The chief raised his eyebrow. "And yet you claim to not be an Insider?"
"I am not."
"Then how did you become an Immortal?"
It took Alex all of half a second to decide to answer truthfully. "I am an Immortal from another world. I was sent here as a punishment — not unlike what is happening to me right now — punished for a crime that I didn't do."
"Another world?" the chief asked with clear disdain. "You want me to believe that? You might as well call yourself Death at this rate. You carry her skin at least."

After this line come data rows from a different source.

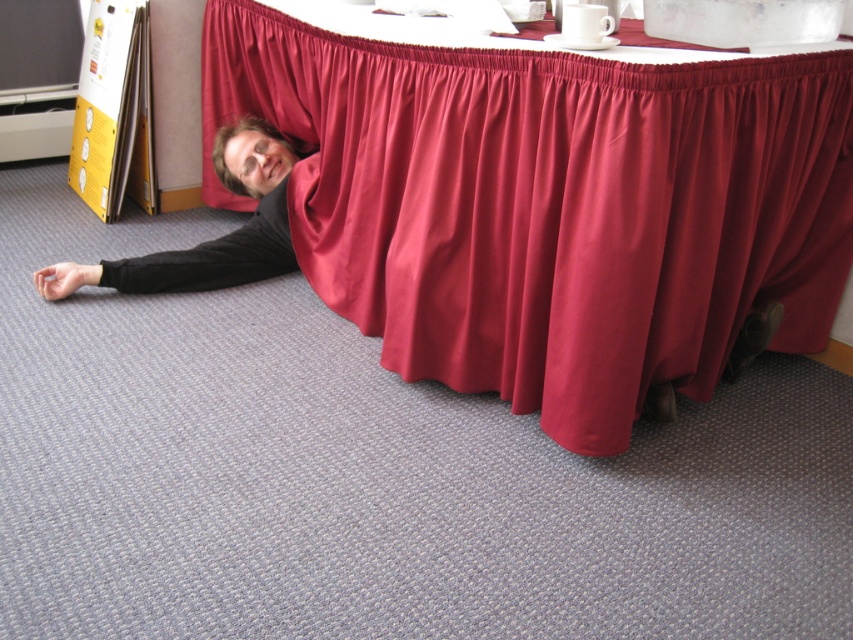 You are planning to hang a new curtain in your living room and need to know which item in the scene has a greater width. Which object between the burgundy satin curtain at lower center and the black matte shirt at lower left is wider?

The burgundy satin curtain at lower center is wider than the black matte shirt at lower left according to the description.

You are standing in a room and see a point at coordinates (x=548, y=205). Based on the scene description, what object is this point located on?

The point at coordinates (x=548, y=205) is located on the burgundy satin curtain at lower center.

In the scene shown: You are a delivery person who needs to place a package between the burgundy satin curtain at lower center and the black matte shirt at lower left. Can you fit the package there if it measures 24 inches in length?

The distance between the burgundy satin curtain at lower center and the black matte shirt at lower left is 24.44 inches. Since the package is 24 inches long, it should fit comfortably with a small amount of space to spare. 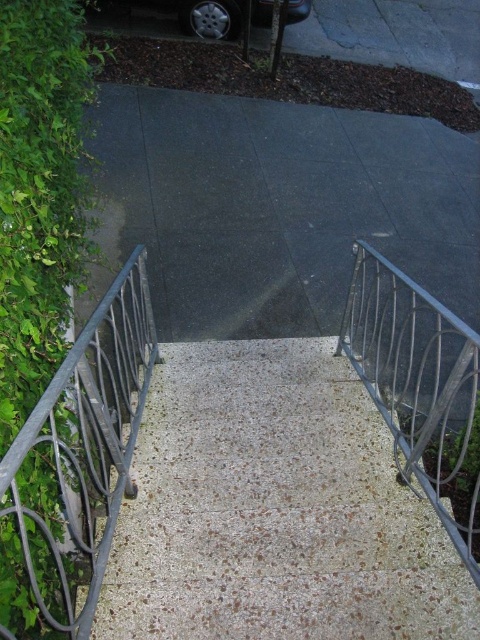 From the picture: Can you confirm if green leafy hedge at left is bigger than dark gray wrought iron at left?

Incorrect, green leafy hedge at left is not larger than dark gray wrought iron at left.

The height and width of the screenshot is (640, 480). I want to click on green leafy hedge at left, so pos(37,193).

Where is `green leafy hedge at left`? green leafy hedge at left is located at coordinates (37, 193).

Which of these two, green leafy hedge at left or silver metallic car at upper center, stands taller?

With more height is green leafy hedge at left.

Looking at this image, is green leafy hedge at left further to the viewer compared to silver metallic car at upper center?

No, it is in front of silver metallic car at upper center.

Image resolution: width=480 pixels, height=640 pixels. Identify the location of green leafy hedge at left. (37, 193).

Locate an element on the screen. green leafy hedge at left is located at coordinates (37, 193).

Who is positioned more to the left, dark gray wrought iron at left or silver metallic car at upper center?

dark gray wrought iron at left

This screenshot has height=640, width=480. What do you see at coordinates (86, 440) in the screenshot?
I see `dark gray wrought iron at left` at bounding box center [86, 440].

Locate an element on the screen. The width and height of the screenshot is (480, 640). dark gray wrought iron at left is located at coordinates (86, 440). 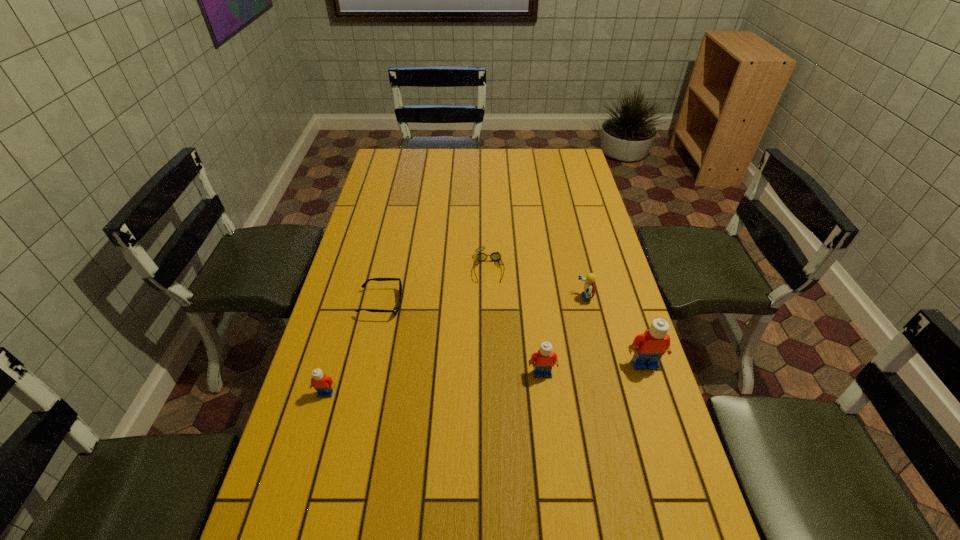 If equal spacing is the goal by inserting an additional Lego among them, please point out a vacant space for this new Lego. Please provide its 2D coordinates. Your answer should be formatted as a tuple, i.e. [(x, y)], where the tuple contains the x and y coordinates of a point satisfying the conditions above.

[(436, 383)] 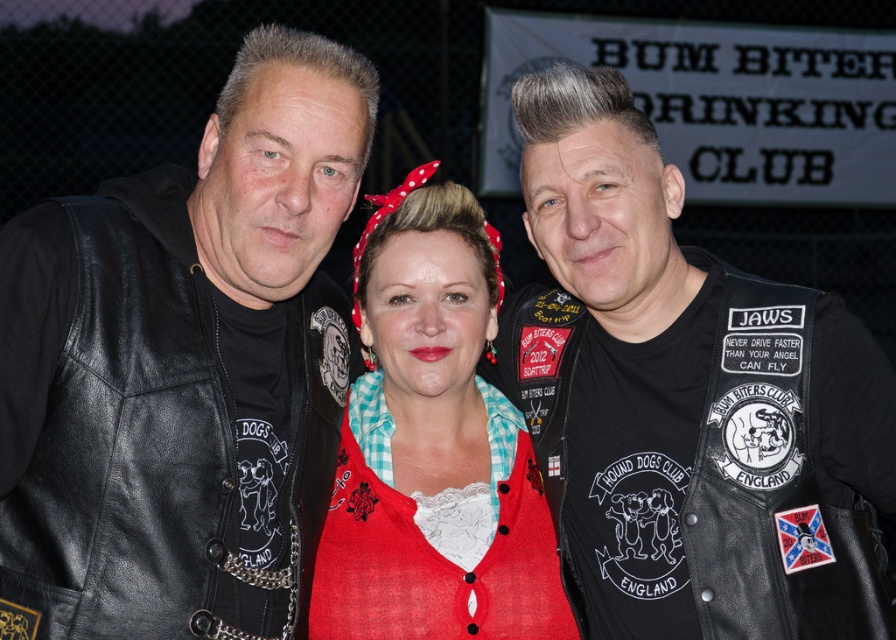 Which of these two, leather vest at center or black leather jacket at left, stands taller?

With more height is leather vest at center.

Between point (696, 250) and point (166, 461), which one is positioned behind?

The point (696, 250) is behind.

Locate an element on the screen. leather vest at center is located at coordinates (683, 396).

Can you confirm if black leather jacket at left is positioned to the right of matte red cardigan at center?

No, black leather jacket at left is not to the right of matte red cardigan at center.

Does black leather jacket at left have a lesser width compared to matte red cardigan at center?

Yes, black leather jacket at left is thinner than matte red cardigan at center.

Which is in front, point (166, 576) or point (483, 326)?

Point (166, 576)

Identify the location of black leather jacket at left. This screenshot has width=896, height=640. [144, 419].

Which is above, leather vest at center or matte red cardigan at center?

→ leather vest at center

Between leather vest at center and matte red cardigan at center, which one has more height?

Standing taller between the two is leather vest at center.

Is point (539, 74) closer to viewer compared to point (515, 561)?

No.

The width and height of the screenshot is (896, 640). Find the location of `leather vest at center`. leather vest at center is located at coordinates (683, 396). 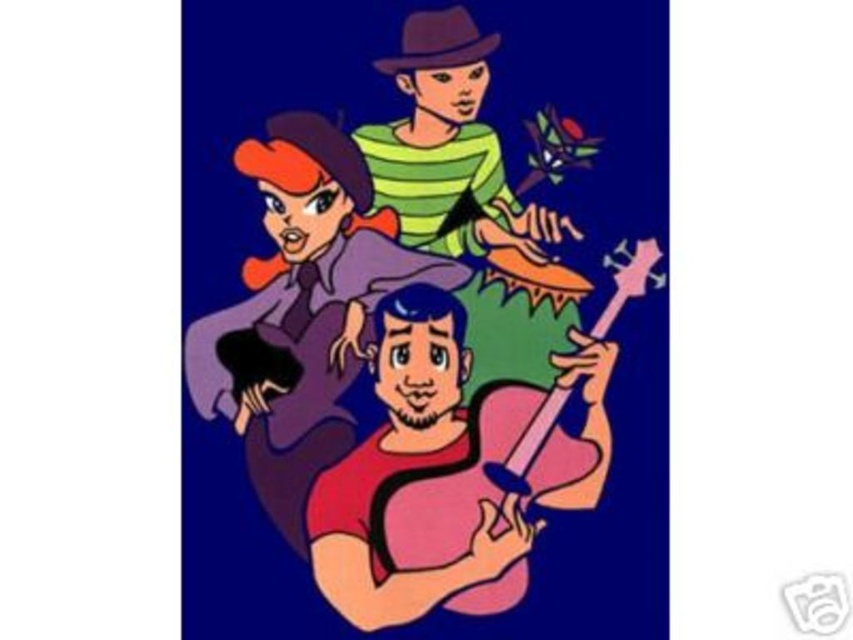 Based on the scene description, which object is positioned lower in the image, the pink matte guitar at center or the smooth purple dress at center?

The pink matte guitar at center is positioned lower than the smooth purple dress at center according to the description.

Based on the photo, you are a photographer setting up a camera to capture the two central characters in the image. The camera has a focal length of 50mm and is positioned 1.5 meters away from the scene. Given that the pink matte guitar at center and the smooth purple dress at center are only 9.82 centimeters apart, will the camera be able to clearly distinguish both objects in the photo?

The pink matte guitar at center is 9.82 centimeters from the smooth purple dress at center. At a distance of 1.5 meters, the separation between them is sufficient for a 50mm lens to distinguish both objects clearly, as the minimum resolvable distance for such a lens at that range is typically around 1cm or less.

You are an animator trying to position a spotlight on the pink glossy guitar at center. According to the coordinates provided, where should you place the spotlight to ensure it directly illuminates the guitar?

The pink glossy guitar at center is located at point (421, 316), so placing the spotlight at those coordinates will directly illuminate it. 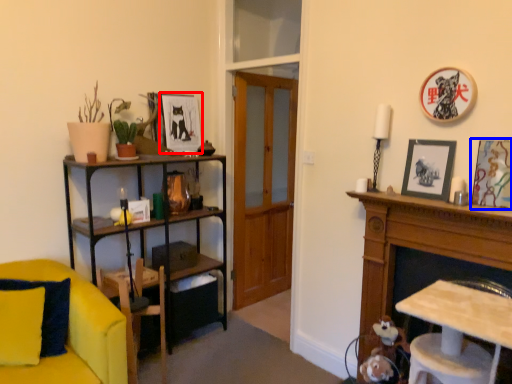 Question: Which object is further to the camera taking this photo, picture frame (highlighted by a red box) or picture frame (highlighted by a blue box)?

Choices:
 (A) picture frame
 (B) picture frame

Answer: (A) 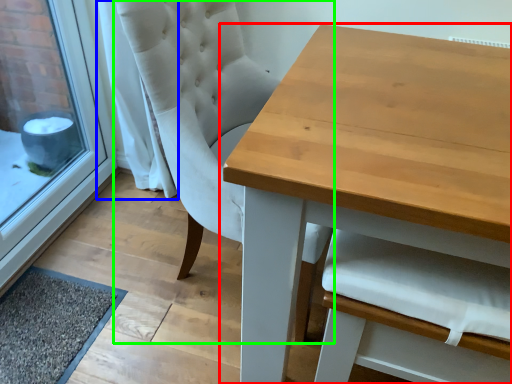 Question: Based on their relative distances, which object is farther from table (highlighted by a red box)? Choose from curtain (highlighted by a blue box) and chair (highlighted by a green box).

Choices:
 (A) curtain
 (B) chair

Answer: (A) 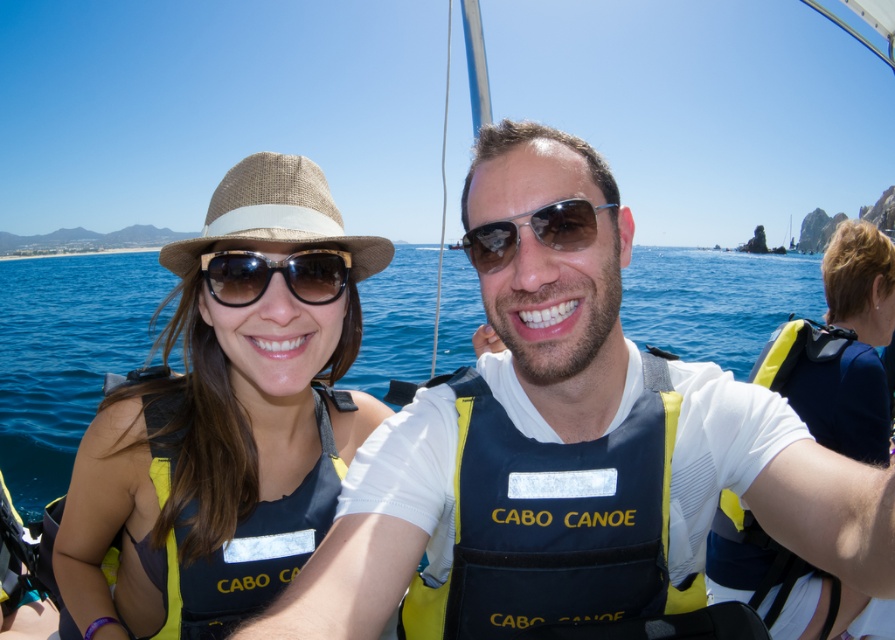 Question: Is matte black life vest at left to the left of dark blue fabric life vest at center from the viewer's perspective?

Choices:
 (A) yes
 (B) no

Answer: (A)

Question: Can you confirm if matte black life vest at left is positioned above blue water at center?

Choices:
 (A) yes
 (B) no

Answer: (B)

Question: Which object is the closest to the dark blue fabric life vest at center?

Choices:
 (A) yellow and navy blue life vest at left
 (B) matte blue life vest at center
 (C) blue water at center

Answer: (B)

Question: Which object is closer to the camera taking this photo?

Choices:
 (A) matte black life vest at left
 (B) dark blue fabric life vest at center
 (C) matte blue life vest at center

Answer: (C)

Question: Among these points, which one is nearest to the camera?

Choices:
 (A) (322, 465)
 (B) (495, 248)
 (C) (829, 529)

Answer: (C)

Question: Can you confirm if dark blue fabric life vest at center is positioned to the left of yellow and navy blue life vest at left?

Choices:
 (A) no
 (B) yes

Answer: (A) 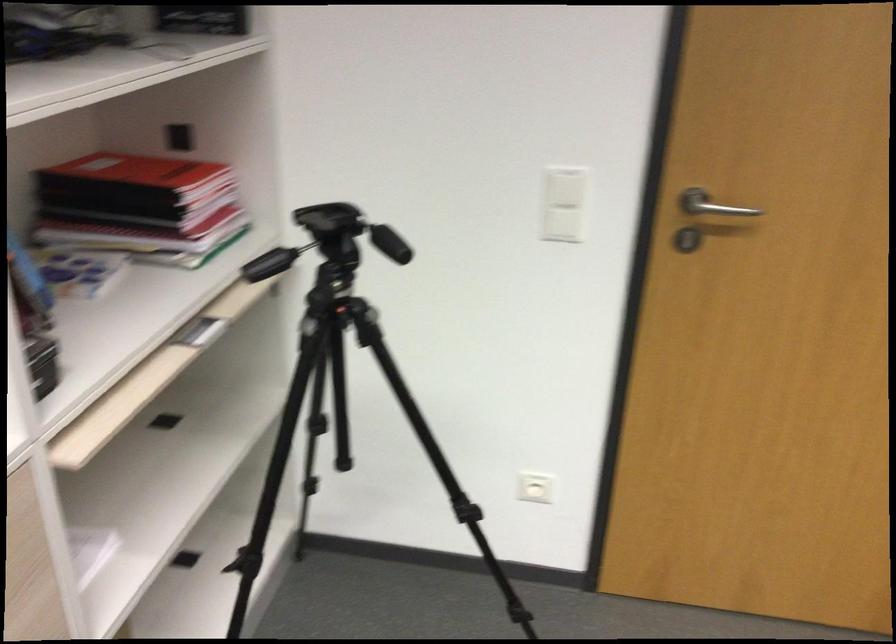 The location [133,172] corresponds to which object?

This point indicates the red notebook. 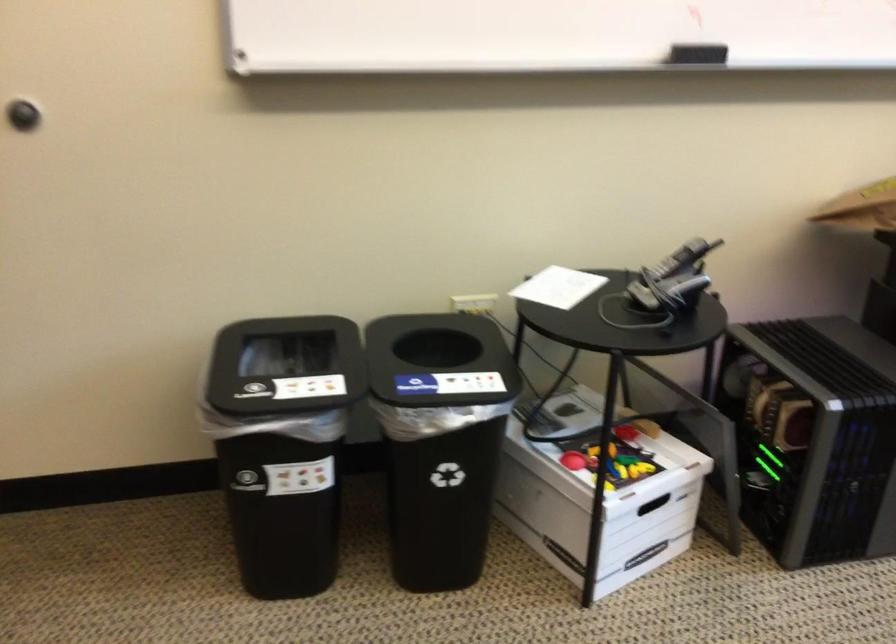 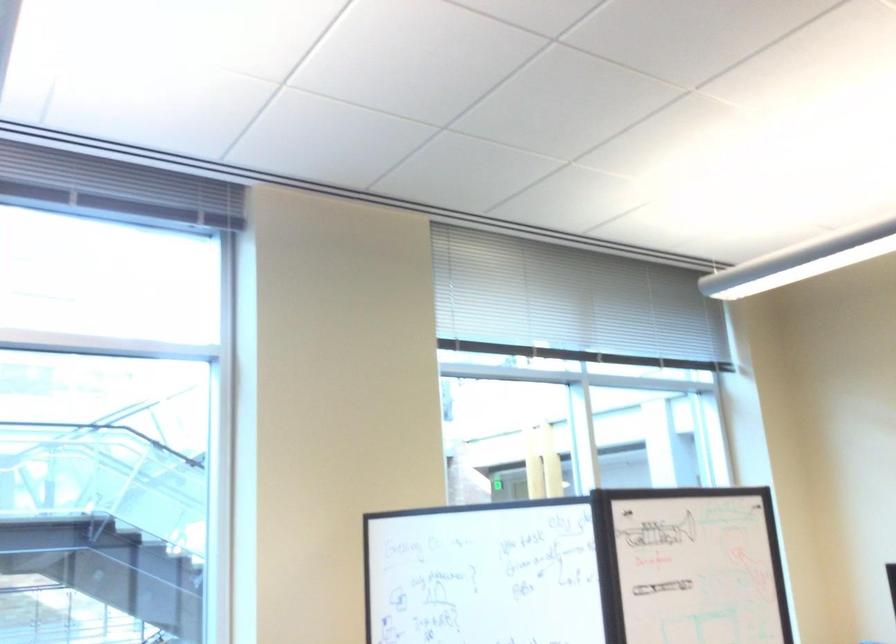 Question: The camera is either moving clockwise (left) or counter-clockwise (right) around the object. The first image is from the beginning of the video and the second image is from the end. Is the camera moving left or right when shooting the video?

Choices:
 (A) Left
 (B) Right

Answer: (A)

"It's fine. I didn't expect you to trust me," Alex said with a sigh. "You can leave now, chief. You can't get anything out of me even if you tried to. My Soul Space is inaccessible by myself, so I can't even give you anything."
The man narrowed his eyes.
"Since you seem to not seem to understand, I will explain something here," he said. "I believe you to be someone from the inner desert, which is why I have kept you alive right now. Your only way of escaping here is by giving me a jar full of the elixir that you claim to not know about."
Alex kept listening.
"If somehow you are telling the truth, then that means you are nothing more than a saboteur who ruined my daughter's Extolite ceremony. In which case, the only punishment is death."
"So, you only have two options here," the chief emphasized. "You either give me what I ask, or you will forever be imprisoned until the day you die."